ABSTRACT 80

AORTIC OCCLUSION IN CARDIAC SURGERY:  CRITICAL ELEMENT ANALYSIS OF CLAMP INSERT DESIGN FOR IMPROVED SAFETY AND PERFORMANCE

Jerome B. Riebman, MD, John E. Orlando, Phillip Pesta, and Thomas J. Fogarty, MD
Santa Clara Valley Medical Center, San Jose, CA USA and Stanford University Medical Center, Stanford, CA USA

Purpose.  Temporary aortic occlusion for cardiac procedures is most commonly accomplished by external clamping.  Injury caused by clamps can be significant, including immediate problems like intimal tears / flaps, mural dissections and arterial rupture, or may lead to sequella such as thrombosis, embolism, intimal hyperplasia, or aneurysm formation.  Current clamp technology forces the vessel to change geometry and conform to the clamp to achieve occlusion.  Atherosclerotic vessels (with rigid plaques and calcification) are particularly susceptible to clamp injury due to their mural fragility and resistance to deformation.  While padded inserts are thought to lessen the impact, the elements of conformability, applied force and traction must be optimized for maximum safety and performance.

Methods.  After analyzing these critical mechanical elements, a novel clamp insert system was designed to provide improved performance.  Design engineering, mechanical and materials analysis lead to a clamp insert with the optimal design points.  The new insert design provides a high degree of conformability to irregularities in the vessel wall, maximizes the dispersion of the applied force, and maintains the required vascular traction.

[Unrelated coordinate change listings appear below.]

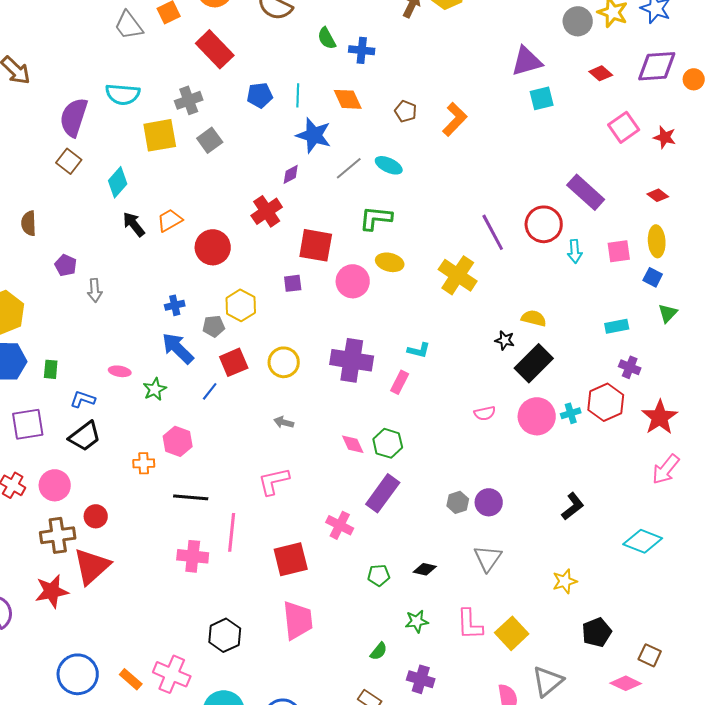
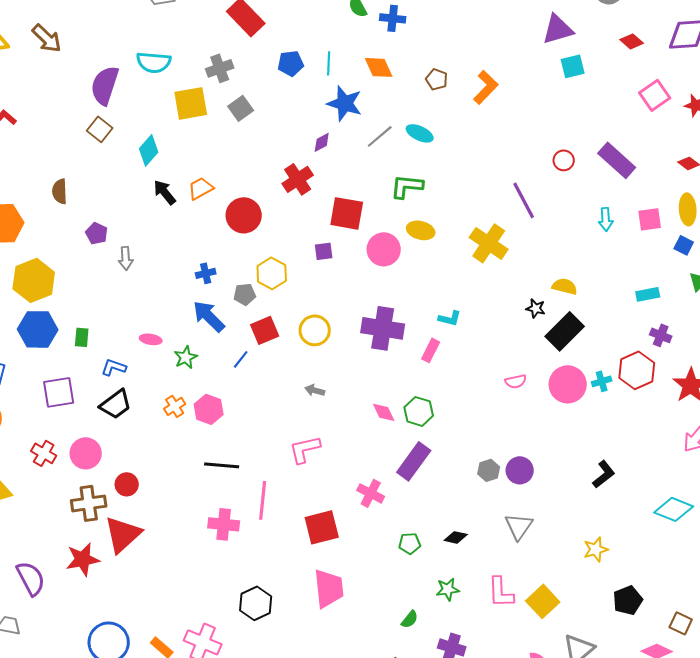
red circle: (544, 224) -> (564, 160), moved, size x0.6
orange cross: (144, 463) -> (175, 406), moved, turned -30

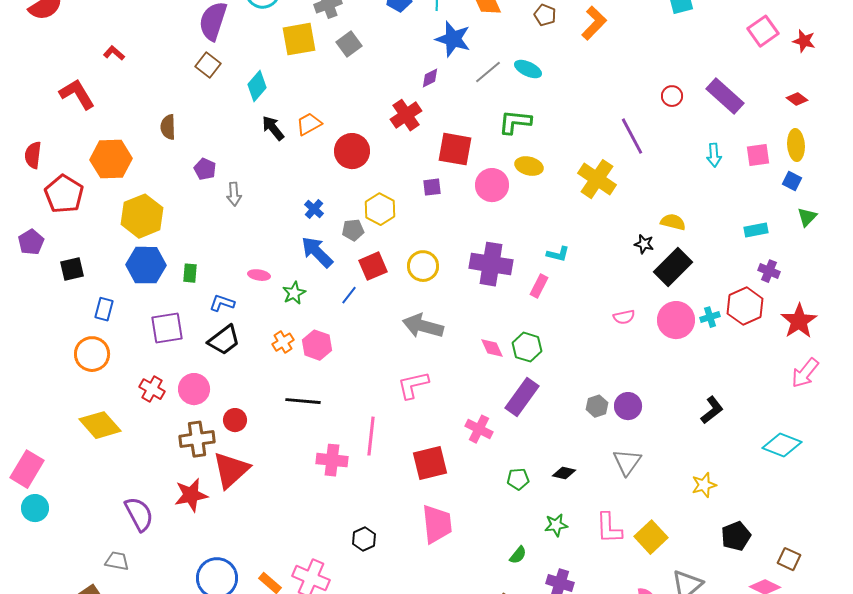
blue cross: (206, 273) -> (314, 209), turned -36
gray arrow: (315, 390) -> (423, 326), size x2.0
black line: (222, 465) -> (303, 401), moved
black hexagon: (256, 603) -> (364, 539), size x0.7

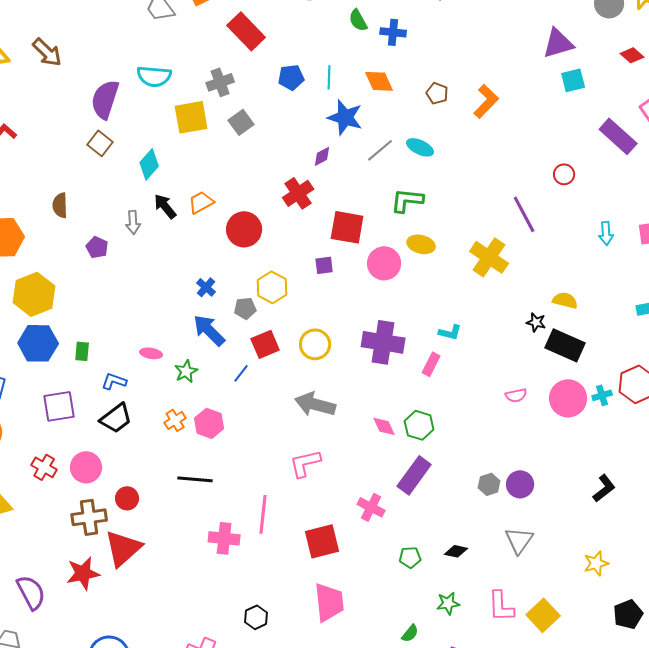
purple rectangle: (725, 96) -> (618, 136), moved
gray arrow: (234, 194) -> (133, 222), moved
black rectangle: (673, 267) -> (565, 345), turned 69

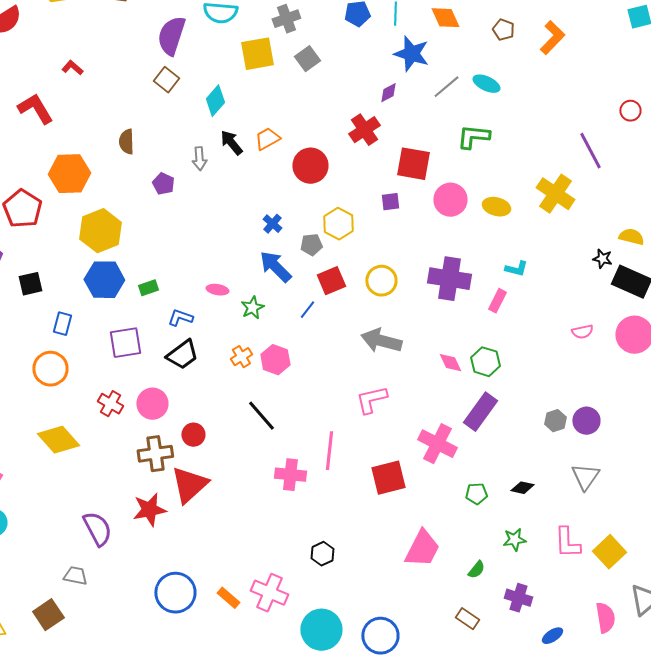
yellow ellipse: (421, 244) -> (496, 207), moved
green rectangle: (82, 351) -> (148, 288), turned 66
black line: (195, 479) -> (261, 416), turned 44
pink cross: (371, 507) -> (437, 444), size x1.4
pink trapezoid: (329, 602) -> (422, 549), moved, turned 33

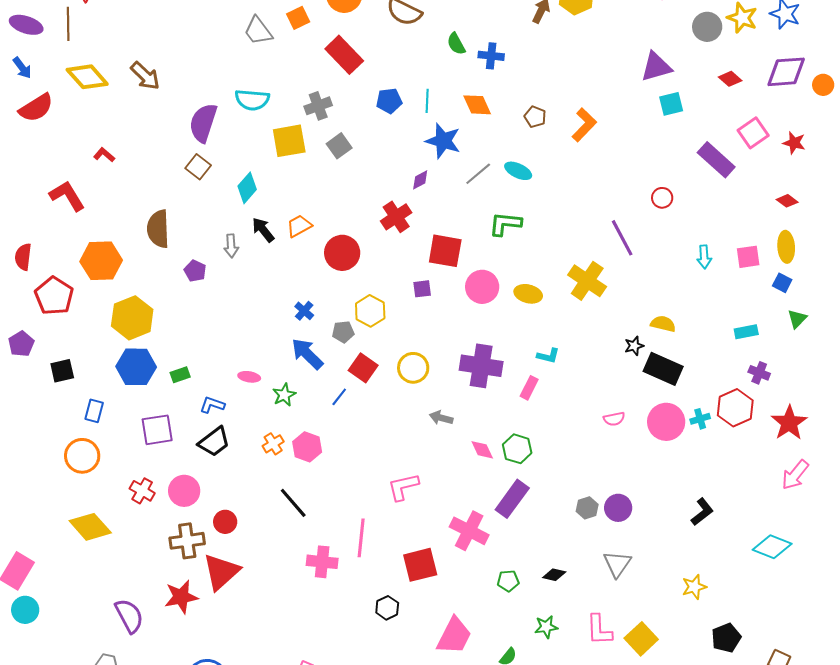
brown semicircle: (126, 142) -> (158, 229), size x1.5
black star: (602, 259) -> (634, 346), turned -30
red square: (331, 281) -> (363, 368), turned -32
gray arrow: (381, 341) -> (441, 418), moved, size x0.6
black hexagon: (322, 554) -> (387, 608), moved

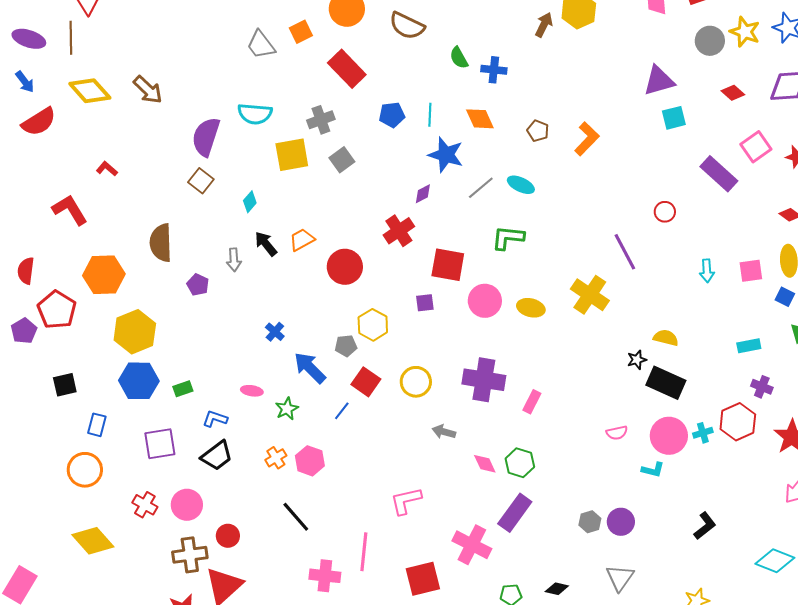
cyan diamond: (247, 188) -> (250, 202), size x0.7
blue cross: (304, 311) -> (275, 332), moved
purple pentagon: (21, 344) -> (24, 331), moved
cyan L-shape: (548, 356) -> (653, 470), moved

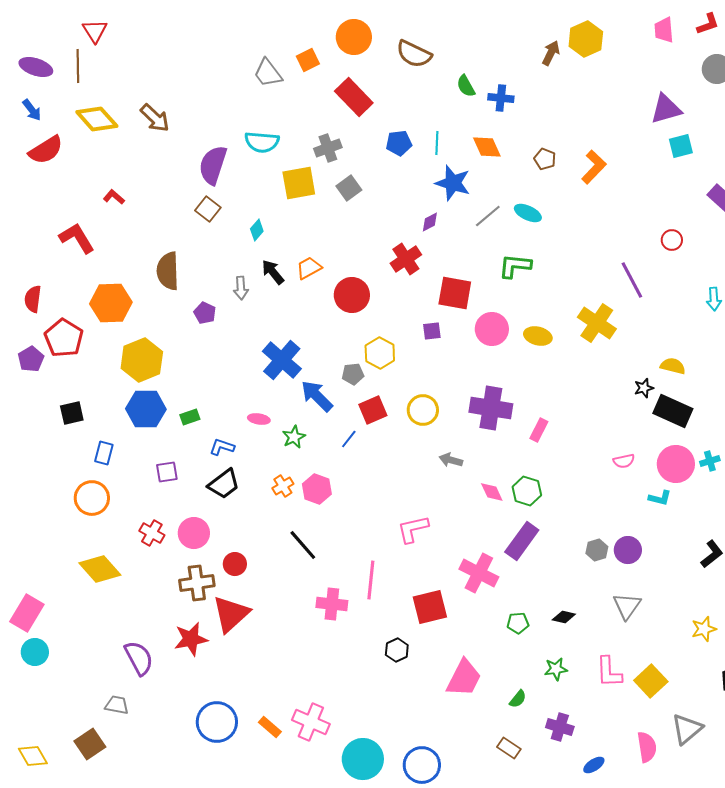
blue cross: (275, 332) -> (282, 360), size x2.0
red square: (366, 382) -> (373, 410), turned 32
purple square: (160, 444) -> (167, 472), size x0.7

Results.  Performance of the new design was evaluated in comparison to other commercially available clamps with padded inserts.  Conformability of the insert was determined by measuring the point-force resistance to generating a standard change in conformation.  The new insert design demonstrated a 46% improvement in conformability over the comparison group (mean 3.6 lbs. vs. 6.6, range 0.8-11).  Traction of the clamps with inserts was quantified by recording the movement of the clamp applied to a tissue model when a calibrated distracting force was applied.  The new insert design had a 110% improvement in traction versus the comparison clamps (mean 2.26 lbs. vs. 1.09, range 0.39-1.74).

Conclusion.  For surgical procedures requiring aortic occlusion, this innovative clamp insert is an improved device for vascular occlusion clamps in comparison to current external clamping technologies, demonstrating superior conformability and vascular traction.